Vertex AI — Partner Models

Configure jambonz to use Llama, Mistral, and other partner models hosted on Vertex AI’s OpenAI-compatible endpoint.

Vertex AI also hosts third-party “partner” models — Meta’s Llama, Mistral, AI21 Jamba, and others — through an OpenAI-compatible chat completions endpoint. Use this vendor when you want non-Google models on GCP infrastructure with the same IAM and data-residency story as Vertex Gemini.

For Google’s own Gemini models, use Vertex AI — Gemini instead.

Get credentials

Identical to Vertex Gemini — you need a service account JSON. See the Vertex AI — Gemini page for full steps.

The service account needs the Vertex AI User role (roles/aiplatform.user).

Configure in jambonz

In the portal: Account → LLM Services → + Add LLM Service → Vertex AI — OpenAI-compatible.

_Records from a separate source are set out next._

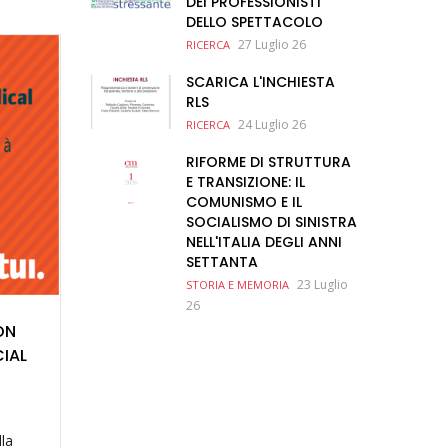
DEI PROFESSIONISTI
DELLO SPETTACOLO
27 Luglio 26
RICERCA
SCARICA L'INCHIESTA
RLS
24 Luglio 26
RICERCA
RIFORME DI STRUTTURA
E TRANSIZIONE: IL
COMUNISMO E IL
SOCIALISMO DI SINISTRA
NELL'ITALIA DEGLI ANNI
SETTANTA
23 Luglio
STORIA E MEMORIA
26
ON
IAL
lla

Service Account Key (JSON)
fileRequired

Upload the same JSON you’d use for Vertex Gemini.

Project ID
stringRequired

Your GCP project id.

Region
selectRequired

Pick a region where the partner model you intend to use is hosted. Llama models are most broadly available in us-east5. Other partner models may have different region availability — check the Vertex partner-model docs before picking.

Use in an agent verb

1session.agent({
2 llm: {
3 vendor: 'vertex-openai',
4 model: 'meta/llama-3.3-70b-instruct-maas',
5 llmOptions: {
6 systemPrompt: 'You are a helpful voice assistant.',
7 maxTokens: 4096,
8 },
9 },
10 stt: { vendor: 'deepgram', language: 'en-US' },
11 tts: { vendor: 'cartesia', voice: 'sonic-english' },
12 turnDetection: 'krisp',
13 bargeIn: { enable: true },
14 actionHook: '/agent-complete',
15}).send();

Available Models

See Google’s Vertex AI partner models catalog for the full list and per-region availability. Common picks:

ModelNotes
meta/llama-3.3-70b-instruct-maasRecommended general-purpose Llama model
meta/llama-3.1-405b-instruct-maasLargest open-weight model on Vertex
mistral-largeMistral’s flagship
mistral-smallSmaller, cheaper

Quirks & errors

Llama MaaS returns empty responses if max_tokens isn’t set. A bare call without maxTokens can hit a Vertex quirk where the model returns finish_reason: stop with zero output tokens — your assistant says nothing. jambonz applies a defaultMaxTokens: 4096 workaround, so calls work even without an explicit setting. If you see empty responses, confirm you’re on a recent jambonz version.

Intermittent 400 INVALID_ARGUMENT — we’ve seen ~40% first-attempt 400-rate on meta/llama-3.3-70b-instruct-maas in some regions, with no body details. Identical retry succeeds. This is a Vertex-side flake, not a jambonz issue. The agent verb terminates with an LLM_FAILURE alert and runs the actionHook so your application can retry the turn. Reproducible with raw fetch outside jambonz, so the diagnosis isn’t ours; track Vertex AI release notes for fixes.

Region availability for Llama is limited compared to Gemini. If you get a 404 on a Llama model, switch to us-east5. Other regions sometimes catch up but us-east5 is the most reliable starting point.

Model listing isn’t supported on this endpoint — the LLM Services form will show only the curated list of knownModels jambonz ships. You can still type any partner model id manually in the agent verb’s model field; it’ll work as long as the model is hosted in your chosen region.